Input data:
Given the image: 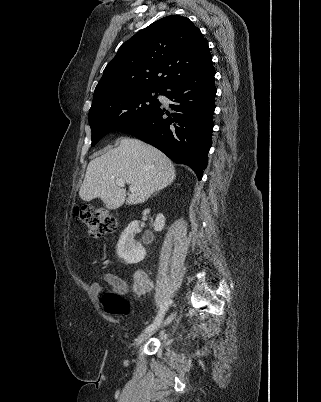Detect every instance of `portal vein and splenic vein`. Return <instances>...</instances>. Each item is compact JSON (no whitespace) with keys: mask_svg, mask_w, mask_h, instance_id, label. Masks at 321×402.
<instances>
[{"mask_svg":"<svg viewBox=\"0 0 321 402\" xmlns=\"http://www.w3.org/2000/svg\"><path fill=\"white\" fill-rule=\"evenodd\" d=\"M116 184H117L118 186H120V187H124V186H125V180L119 178V179L116 180ZM130 191H131V192H134V191H135V187H130Z\"/></svg>","mask_w":321,"mask_h":402,"instance_id":"portal-vein-and-splenic-vein-1","label":"portal vein and splenic vein"}]
</instances>
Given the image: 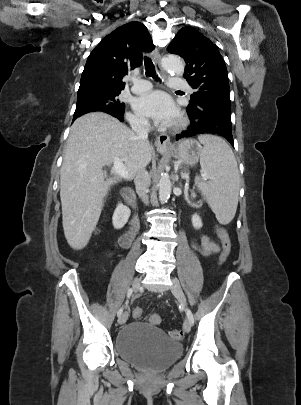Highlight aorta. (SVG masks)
Returning a JSON list of instances; mask_svg holds the SVG:
<instances>
[{"label": "aorta", "instance_id": "obj_1", "mask_svg": "<svg viewBox=\"0 0 301 405\" xmlns=\"http://www.w3.org/2000/svg\"><path fill=\"white\" fill-rule=\"evenodd\" d=\"M162 67L168 72H173L177 75H182L184 72L183 61L175 55H169L162 60ZM159 200L166 202L170 198L172 184L167 173L161 175L159 180Z\"/></svg>", "mask_w": 301, "mask_h": 405}]
</instances>
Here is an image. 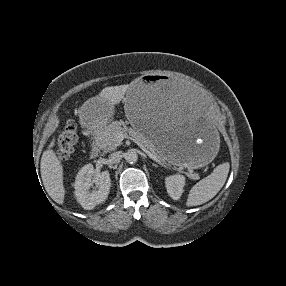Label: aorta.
<instances>
[{
  "label": "aorta",
  "instance_id": "obj_1",
  "mask_svg": "<svg viewBox=\"0 0 286 286\" xmlns=\"http://www.w3.org/2000/svg\"><path fill=\"white\" fill-rule=\"evenodd\" d=\"M125 160L131 164L136 163L138 161L137 152L134 149L128 150L125 154Z\"/></svg>",
  "mask_w": 286,
  "mask_h": 286
}]
</instances>
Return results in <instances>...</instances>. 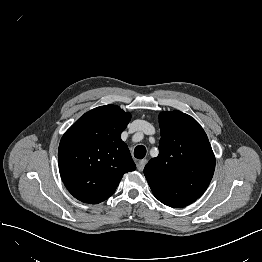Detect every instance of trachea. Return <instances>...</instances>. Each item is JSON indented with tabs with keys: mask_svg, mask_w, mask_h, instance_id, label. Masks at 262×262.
<instances>
[{
	"mask_svg": "<svg viewBox=\"0 0 262 262\" xmlns=\"http://www.w3.org/2000/svg\"><path fill=\"white\" fill-rule=\"evenodd\" d=\"M146 155V148L143 145H138L134 150V156L137 159H143Z\"/></svg>",
	"mask_w": 262,
	"mask_h": 262,
	"instance_id": "obj_1",
	"label": "trachea"
}]
</instances>
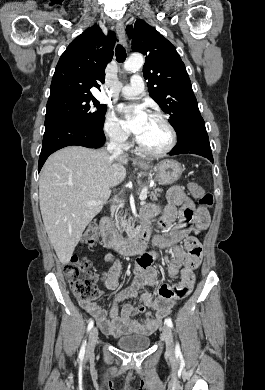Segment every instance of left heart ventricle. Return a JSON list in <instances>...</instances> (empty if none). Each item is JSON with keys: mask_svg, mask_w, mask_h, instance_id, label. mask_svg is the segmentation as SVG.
<instances>
[{"mask_svg": "<svg viewBox=\"0 0 265 390\" xmlns=\"http://www.w3.org/2000/svg\"><path fill=\"white\" fill-rule=\"evenodd\" d=\"M137 137L143 146L154 151L166 147L170 140L169 132L164 124L151 116H148Z\"/></svg>", "mask_w": 265, "mask_h": 390, "instance_id": "obj_1", "label": "left heart ventricle"}]
</instances>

Task objective:
Repeat, exactly and only, the lines from the one containing "Segment every instance" through the final line of the data, both ends included, leaving out any picture.

Response for this exercise:
Segment every instance of left heart ventricle. Return a JSON list in <instances>...</instances> (empty if none). Each item is JSON with keys: mask_svg, mask_w, mask_h, instance_id, label. mask_svg is the segmentation as SVG.
<instances>
[{"mask_svg": "<svg viewBox=\"0 0 265 390\" xmlns=\"http://www.w3.org/2000/svg\"><path fill=\"white\" fill-rule=\"evenodd\" d=\"M137 137L143 146L154 151L166 147L170 140L169 132L164 124L151 116H148Z\"/></svg>", "mask_w": 265, "mask_h": 390, "instance_id": "obj_1", "label": "left heart ventricle"}]
</instances>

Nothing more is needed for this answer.